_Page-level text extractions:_
>>>
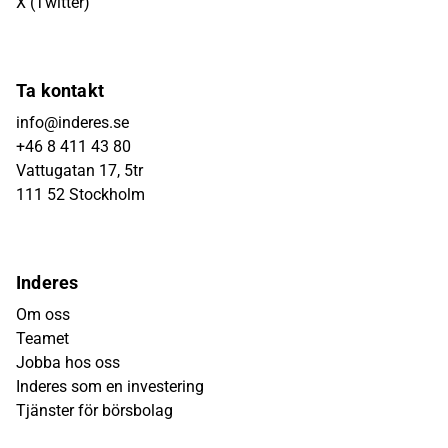
X (Twitter)
Ta kontakt
info@inderes.se
+46 8 411 43 80
Vattugatan 17, 5tr
111 52 Stockholm
Inderes
Om oss
Teamet
Jobba hos oss
Inderes som en investering
Tjänster för börsbolag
<<<
_Assigned task:_ All lines from the one containing "info@inderes.se" to the last line above should be reproduced exactly, and no other lines should be given.

_Output for this task:_
info@inderes.se
+46 8 411 43 80
Vattugatan 17, 5tr
111 52 Stockholm
Inderes
Om oss
Teamet
Jobba hos oss
Inderes som en investering
Tjänster för börsbolag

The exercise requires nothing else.